GDPR Compliance & Data Privacy

1. Introduction

At Admin, we are committed to protecting your personal data and respecting your privacy. This policy explains how we collect, use, store, and protect your information in compliance with the General Data Protection Regulation (GDPR) and applicable data protection laws.

By using our platform, services, or website, you consent to the data practices described in this document. We encourage you to read it carefully.

2. Data Controller

The entity responsible for your personal data is:

Admin Technologies Ltd.
123 Innovation Drive, Tech District
London, EC2A 4NE, United Kingdom
Email: privacy@admin.com | Phone: +44 (0) 20 7946 0958

We act as the data controller for most processing activities described in this policy, meaning we determine the purposes and means of processing your personal data.

3. Data We Collect & Why

We only collect personal data that is necessary for providing our services, improving your experience, and complying with legal obligations. This includes:

Account Information: Name, email address, company name, role, and authentication credentials.
Usage Data: IP addresses, browser type, device information, pages visited, and interaction logs.
Billing Information: Payment details (processed securely via PCI-compliant third parties), invoicing addresses, and transaction history.
Communication Records: Emails, support tickets, and feedback submitted to our team.
Administrative Data: Team configurations, workspace settings, and audit logs required for platform functionality.

4. Legal Basis for Processing

We process your personal data under the following legal grounds as defined by GDPR Article 6:

Contractual Necessity: To fulfill our service agreement, manage accounts, and provide requested features.
Legitimate Interests: To improve platform performance, prevent fraud, and conduct analytics (where proportionate and not overridden by your rights).
Consent: For optional marketing communications, cookies, and personalized content (you may withdraw consent at any time).
Legal Compliance: To meet tax, financial, or regulatory obligations.

5. Data Retention

We retain your personal data only for as long as necessary to fulfill the purposes outlined in this policy, or as required by law:

Active user accounts: Retained for the duration of your subscription plus 24 months for support purposes.
Deleted accounts: Anonymized or securely deleted within 30 days, unless retention is legally required.
Billing & tax records: Retained for 7 years as per financial regulations.
Support communications: Retained for 3 years or until the matter is fully resolved.

6. Your Rights Under GDPR

You have the right to:

Access: Request a copy of the personal data we hold about you.
Rectification: Correct inaccurate or incomplete data.
Erasure: Request deletion of your data (subject to legal retention requirements).
Restriction: Limit how we process your data in certain circumstances.
Data Portability: Receive your data in a structured, machine-readable format.
Objection: Opt out of processing based on legitimate interests or direct marketing.

To exercise any of these rights, contact our Data Protection Officer using the details in Section 10. We will respond within 30 days and verify your identity before processing requests.

7. Cookies & Tracking Technologies

Our website and platform use cookies and similar technologies to ensure functionality, analyze usage, and improve security.
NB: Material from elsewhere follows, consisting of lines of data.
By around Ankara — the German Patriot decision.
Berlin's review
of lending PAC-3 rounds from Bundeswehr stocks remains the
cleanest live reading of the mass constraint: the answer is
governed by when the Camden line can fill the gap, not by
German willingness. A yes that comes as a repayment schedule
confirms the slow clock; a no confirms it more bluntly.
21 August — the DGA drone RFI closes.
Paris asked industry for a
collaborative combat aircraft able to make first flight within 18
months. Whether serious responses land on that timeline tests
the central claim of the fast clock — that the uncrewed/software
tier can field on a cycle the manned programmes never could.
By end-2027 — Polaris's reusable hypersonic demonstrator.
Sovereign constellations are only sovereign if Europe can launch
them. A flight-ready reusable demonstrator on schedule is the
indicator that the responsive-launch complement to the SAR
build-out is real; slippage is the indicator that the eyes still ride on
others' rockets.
Categories include:

Essential: Required for authentication, session management, and security.
Analytics: Help us understand how users interact with our platform (processed anonymously where possible).
Functional: Remember preferences like language or dashboard layout.
Marketing: Used only with explicit consent to deliver relevant communications.
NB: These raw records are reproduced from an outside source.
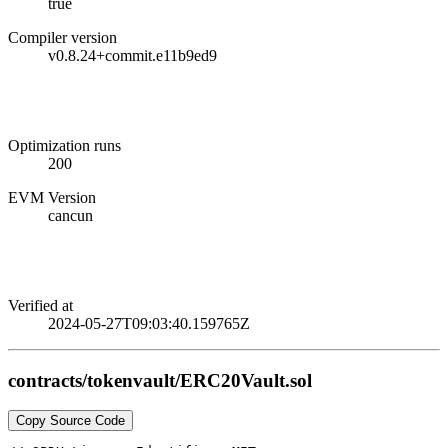
true
Compiler version
v0.8.24+commit.e11b9ed9
Optimization runs
200
EVM Version
cancun
Verified at
2024-05-27T09:03:40.159765Z
contracts/tokenvault/ERC20Vault.sol
Copy Source Code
You can manage cookie preferences through your browser settings or our in-platform privacy center. Disabling essential cookies may limit platform functionality.

8. Security Measures

We implement industry-standard technical and organizational safeguards to protect your data, including:

AES-256 encryption for data at rest and TLS 1.3 for data in transit
Role-based access controls and multi-factor authentication (MFA)
Regular security audits, penetration testing, and SOC 2 Type II compliance
Automated backups with geographic redundancy and strict access logging

Despite these measures, no system is 100% immune to breaches. In the event of a data breach affecting your personal data, we will notify you and relevant supervisory authorities within 72 hours as required by law.
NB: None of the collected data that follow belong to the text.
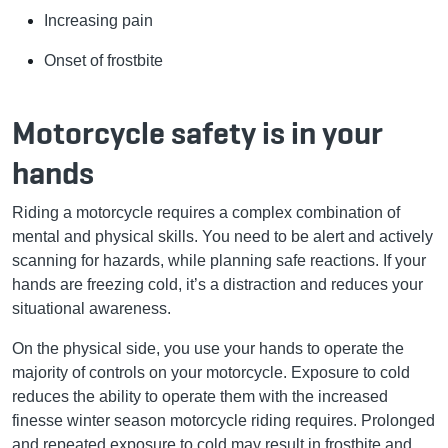
Increasing pain
Onset of frostbite
Motorcycle safety is in your
hands
Riding a motorcycle requires a complex combination of
mental and physical skills. You need to be alert and actively
scanning for hazards, while planning safe reactions. If your
hands are freezing cold, it’s a distraction and reduces your
situational awareness.
On the physical side, you use your hands to operate the
majority of controls on your motorcycle. Exposure to cold
reduces the ability to operate them with the increased
finesse winter season motorcycle riding requires. Prolonged
and repeated exposure to cold may result in frostbite and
9. International Data Transfers

Admin operates globally, and your data may be processed in jurisdictions outside the European Economic Area (EEA). Where this occurs, we ensure appropriate safeguards are in place, including:

EU Standard Contractual Clauses (SCCs)
Transfer impact assessments (TIAs) for high-risk jurisdictions
Supplementary technical measures where legal frameworks are insufficient

10. Contact & Data Protection Officer

If you have questions about this policy, wish to exercise your rights, or need to report a concern, please contact us:

Data Protection Officer (DPO)

📧 privacy@admin.com

📞 +44 (0) 20 7946 0958

📍 123 Innovation Drive, London EC2A 4NE, UK

⏱️ Response Time: Within 30 days (typically faster)

You also have the right to lodge a complaint with your local data protection supervisory authority.

11. Policy Updates

We may update this GDPR policy to reflect changes in our practices, technology, or applicable law. Material changes will be communicated via email or in-platform notifications at least 14 days before they take effect. The "Last Updated" date at the top of this page will reflect the current version.

Thank you for trusting Admin with your data. We take your privacy seriously and are committed to transparency, security, and compliance.